PAC su ETF nel 2026: perché conta più il "come" del "quanto"

Chi ha già capito che investire in ETF conviene rispetto a lasciare i risparmi fermi su un conto corrente, spesso si blocca comunque su una domanda molto più pratica: meglio un ETF ad accumulazione o uno a distribuzione, dentro un piano di accumulo del capitale (PAC)? La differenza non è marginale, e su un orizzonte di dieci o vent'anni può tradursi in una cifra finale a cinque zeri di distanza tra le due scelte, a parità di importo versato ogni mese.

Un ETF ad accumulazione (spesso indicato con la sigla "Acc" nel nome, come iShares Core MSCI World UCITS ETF Acc) reinveste automaticamente i dividendi incassati dalle società sottostanti, senza mai distribuirli all'investitore. Un ETF a distribuzione (sigla "Dist" o "Inc", come Vanguard FTSE All-World High Dividend Yield Dist) invece versa periodicamente una cedola in contanti sul conto titoli, di solito trimestrale o semestrale. Sulla carta sembrano due varianti dello stesso prodotto. Nella pratica fiscale italiana, non lo sono affatto.

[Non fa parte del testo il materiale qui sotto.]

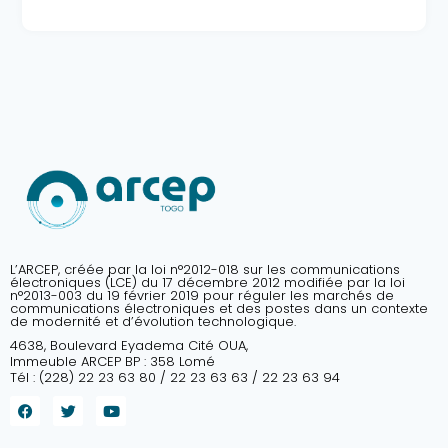
L’ARCEP, créée par la loi n°2012-018 sur les communications
électroniques (LCE) du 17 décembre 2012 modifiée par la loi
n°2013-003 du 19 février 2019 pour réguler les marchés de
communications électroniques et des postes dans un contexte
de modernité et d’évolution technologique.
4638, Boulevard Eyadema Cité OUA,
Immeuble ARCEP BP : 358 Lomé
Tél : (228) 22 23 63 80 / 22 23 63 63 / 22 23 63 94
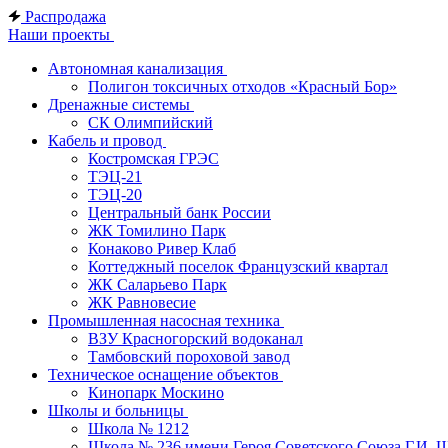
Распродажа
Наши проекты
Автономная канализация
Полигон токсичных отходов «Красный Бор»
Дренажные системы
СК Олимпийский
Кабель и провод
Костромская ГРЭС
ТЭЦ-21
ТЭЦ-20
Центральный банк России
ЖК Томилино Парк
Конаково Ривер Клаб
Коттеджный поселок Французский квартал
ЖК Саларьево Парк
ЖК Равновесие
Промышленная насосная техника
ВЗУ Красногорский водоканал
Тамбовский пороховой завод
Техническое оснащение объектов
Кинопарк Москино
Школы и больницы
Школа № 1212
Школа № 236 имени Героя Советского Союза Г.И. 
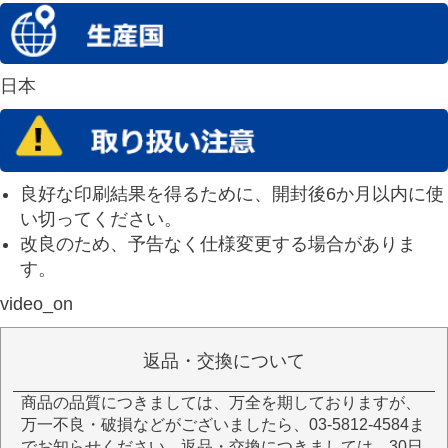
日本
良好な印刷結果を得るために、開封後6か月以内に使
い切ってください。
改良のため、予告なく仕様変更する場合がありま
す。
video_on
返品・交換について
商品の品質につきましては、万全を期しておりますが、
万一不良・破損などがございましたら、03-5812-4584ま
でお知らせください。返品・交換につきましては、30日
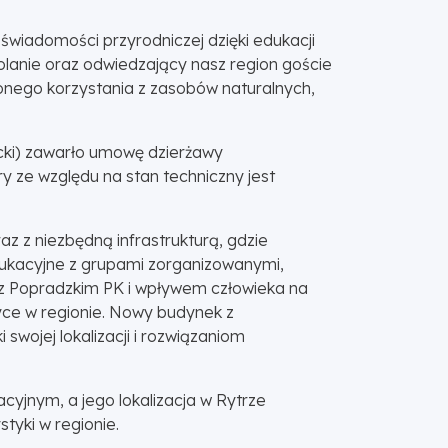
świadomości przyrodniczej dzięki edukacji
anie oraz odwiedzający nasz region goście
onego korzystania z zasobów naturalnych,
cki) zawarło umowę dzierżawy
y ze względu na stan techniczny jest
 z niezbędną infrastrukturą, gdzie
dukacyjne z grupami zorganizowanymi,
z Popradzkim PK i wpływem człowieka na
tyce w regionie. Nowy budynek z
wojej lokalizacji i rozwiązaniom
yjnym, a jego lokalizacja w Rytrze
tyki w regionie.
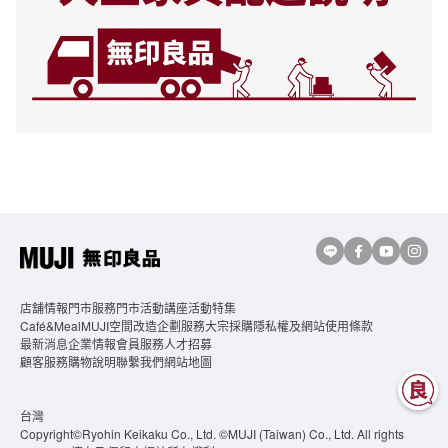
店舖情報
門市服務
門市活動講座
活動特集
Café&MealMUJI
空間改造企劃服務
大宗採購
隱私權及網站使用條款
最新消息
企業情報
會員服務
人才招募
顧客服務
購物說明
聯繫我們
網站地圖
台灣
Copyright©Ryohin Keikaku Co., Ltd. ©MUJI (Taiwan) Co., Ltd. All rights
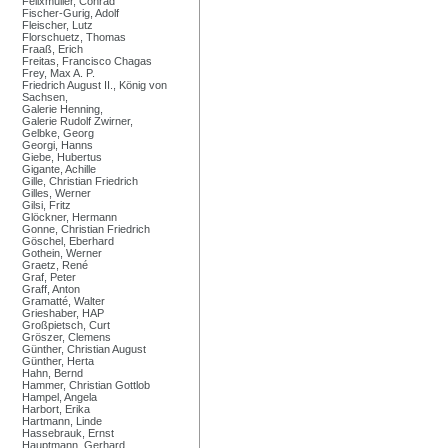
Felixmüller, Conrad
Fischer-Gurig, Adolf
Fleischer, Lutz
Florschuetz, Thomas
Fraaß, Erich
Freitas, Francisco Chagas
Frey, Max A. P.
Friedrich August II., König von
Sachsen,
Galerie Henning,
Galerie Rudolf Zwirner,
Gelbke, Georg
Georgi, Hanns
Giebe, Hubertus
Gigante, Achille
Gille, Christian Friedrich
Gilles, Werner
Gilsi, Fritz
Glöckner, Hermann
Gonne, Christian Friedrich
Göschel, Eberhard
Gothein, Werner
Graetz, René
Graf, Peter
Graff, Anton
Gramatté, Walter
Grieshaber, HAP
Großpietsch, Curt
Gröszer, Clemens
Günther, Christian August
Günther, Herta
Hahn, Bernd
Hammer, Christian Gottlob
Hampel, Angela
Harbort, Erika
Hartmann, Linde
Hassebrauk, Ernst
Hauptmann, Gerhard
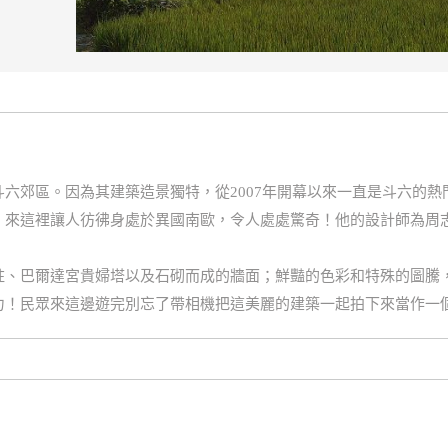
六郊區。因為其建築造景獨特，從2007年開幕以來一直是斗六的
，來這裡讓人彷彿身處於異國南歐，令人處處驚奇！他的設計師為周
柱、巴爾達宮貴婦塔以及石砌而成的牆面；鮮豔的色彩和特殊的圖騰
力！民眾來這邊遊完別忘了帶相機把這美麗的建築一起拍下來當作一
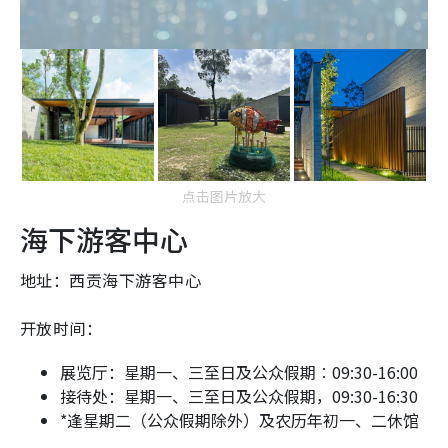
点击图片放大
海下游客中心
地址：西贡海下游客中心
开放时间：
展览厅：星期一、三至日及公众假期︰09:30-16:00
接待处：星期一、三至日及公众假期，09:30-16:30
*逢星期二（公众假期除外）及农历年初一、二休馆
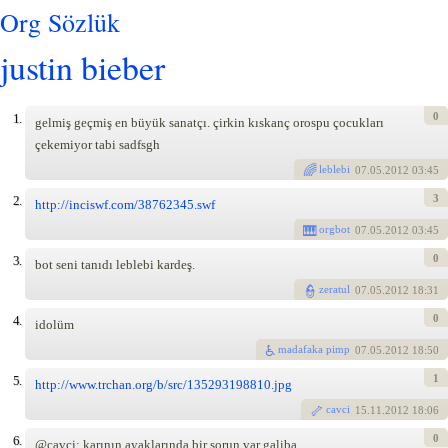
Org Sözlük
justin bieber
0
1.
gelmiş geçmiş en büyük sanatçı. çirkin kıskanç orospu çocukları
çekemiyor tabi sadfsgh
leblebi
07
.05.2012 03:45
3
2.
http://inciswf.com/38762345.swf
orgbot
07
.05.2012 03:45
0
3.
bot seni tanıdı leblebi kardeş.
zeratul
07
.05.2012 18:31
0
4.
idolüm
madafaka pimp
07
.05.2012 18:50
1
5.
http://www.trchan.org/b/src/135293198810.jpg
cavci
15
.11.2012 18:06
0
6.
@cavci: karının ayaklarında bir sorun var galiba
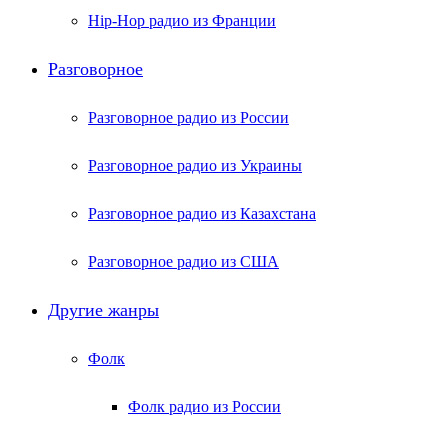
Hip-Hop радио из Франции
Разговорное
Разговорное радио из России
Разговорное радио из Украины
Разговорное радио из Казахстана
Разговорное радио из США
Другие жанры
Фолк
Фолк радио из России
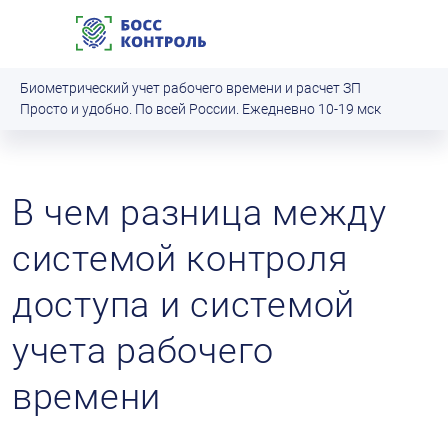
Биометрический учет рабочего времени и расчет ЗП
Просто и удобно. По всей России. Ежедневно 10‑19 мск
В чем разница между
системой контроля
доступа и системой
учета рабочего
времени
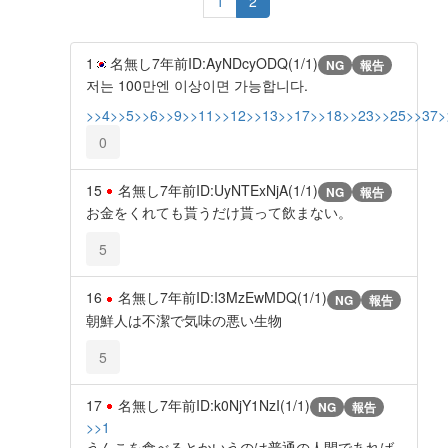
1
2
1
名無し
7年前
ID:AyNDcyODQ(1/1)
NG
報告
저는 100만엔 이상이면 가능합니다.
>>4
>>5
>>6
>>9
>>11
>>12
>>13
>>17
>>18
>>23
>>25
>>37
>
0
15
名無し
7年前
ID:UyNTExNjA(1/1)
NG
報告
お金をくれても貰うだけ貰って飲まない。
5
16
名無し
7年前
ID:I3MzEwMDQ(1/1)
NG
報告
朝鮮人は不潔で気味の悪い生物
5
17
名無し
7年前
ID:k0NjY1NzI(1/1)
NG
報告
>>1
うんこを食べるとかいうのは普通の人間であれば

La tassazione che cambia tutto

In Italia i proventi da ETF — sia le plusvalenze alla vendita sia i dividendi distribuiti — sono tassati al 26%, con un'eccezione importante per gli ETF che investono in titoli di Stato: in quel caso l'aliquota scende al 12,5% sulla quota investita in bond governativi. Il punto cruciale per un PAC di lungo periodo è questo: un ETF a distribuzione genera un evento fiscale ogni volta che stacca la cedola, e quella tassazione avviene subito, anno dopo anno, anche se l'investitore non ha alcuna intenzione di spendere quei soldi nell'immediato.

Un ETF ad accumulazione, al contrario, rimanda ogni tassazione al momento della vendita effettiva delle quote. Questo significa che per tutta la durata del piano — dieci, quindici, vent'anni — il capitale che altrimenti finirebbe in tasse resta investito e continua a generare rendimento composto. Su un PAC da 300 euro al mese in un ETF che replica l'MSCI World, con un rendimento medio storico intorno al 6-7% annuo lordo, la differenza tra le due strutture dopo vent'anni può superare comodamente il 10% del capitale finale, semplicemente per effetto dell'interesse composto sulla parte di tassazione rimandata.

Quando la distribuzione ha comunque senso

Detto questo, l'accumulazione non è automaticamente la scelta giusta per chiunque.

Chi si trova già in fase di decumulo — penso a chi ha superato i 60 anni e usa il portafoglio per integrare la pensione — trae reale beneficio da un flusso di cedole regolare, perché altrimenti dovrebbe vendere quote manualmente ogni volta che serve liquidità, con tutti i costi di transazione e il rischio di vendere nel momento sbagliato del mercato che questo comporta. In quel caso specifico, un ETF a distribuzione semplifica la gestione pratica del reddito, anche a costo di una tassazione leggermente meno efficiente sulla carta.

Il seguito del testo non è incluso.